First, some background: We've got a lab containing a handful of dedicated Linux servers that run on an isolated LAN. All the servers run the same OS (Debian Linux) and the same proprietary server software, and the server processes communicate with each other to keep their data in sync. That means that as far as any clients are concerned, it doesn't matter which server the client connects to -- any server will return the same data as any other.
These Linux servers all run avahi-daemon to publish mDNS hostnames for themselves, which means that a client can enter e.g. "http://linux-server-1.local." into his web browser and connect to Linux server #1, and so on.
This is all well and good, except it means that a user sitting at the client machine (typically a Mac or Windows laptop with Bonjour installed) has to know (or figure out) which of the Linux servers are currently online, and he has to make sure he connects to one of those. For example, if server #2 is offline today, and the client enters "http://linux-server-2.local." into his URL bar, he's not going to get a response. That isn't the end of the world, of course, but it is annoying for newbie users who expect everything to "just work", and also it makes the development of robust client-side scripting more complicated (since the client-side script would need to know how to deal with offline servers explicitly).

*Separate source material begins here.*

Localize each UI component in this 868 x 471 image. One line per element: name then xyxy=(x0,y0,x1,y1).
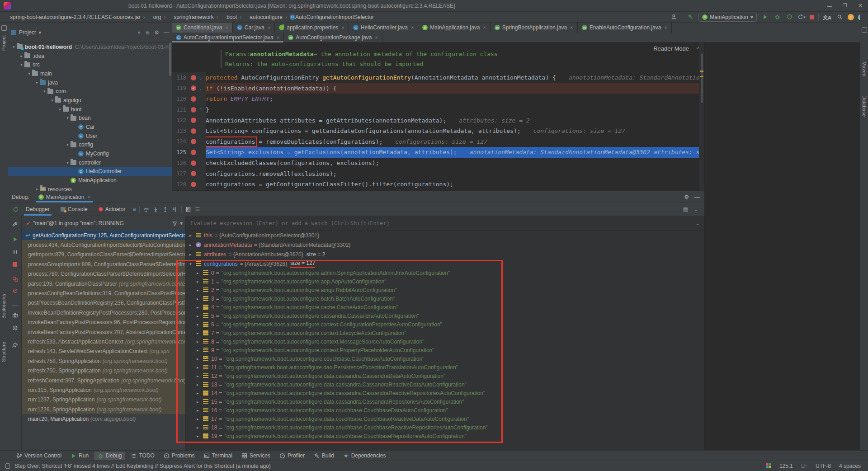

With that in mind, my question is this: is it possible to configure Avahi to publish an anycast-style mDNS hostname alias as well? The goal is that anyone could sit down with his laptop, enter "http://any-linux-server.local." (or similar), and get connected to one of the servers that is currently on line (again, it doesn't matter which one).
Note that this needs to work without any special configuration of client laptops, as we have no control over them (other than the requirement that they have Bonjour installed).
Also note that we can't rely on the presence of a separate nameserver or proxy box, or on the presence of any particular Linux server, since that would introduce a single point of failure, which we're trying to avoid.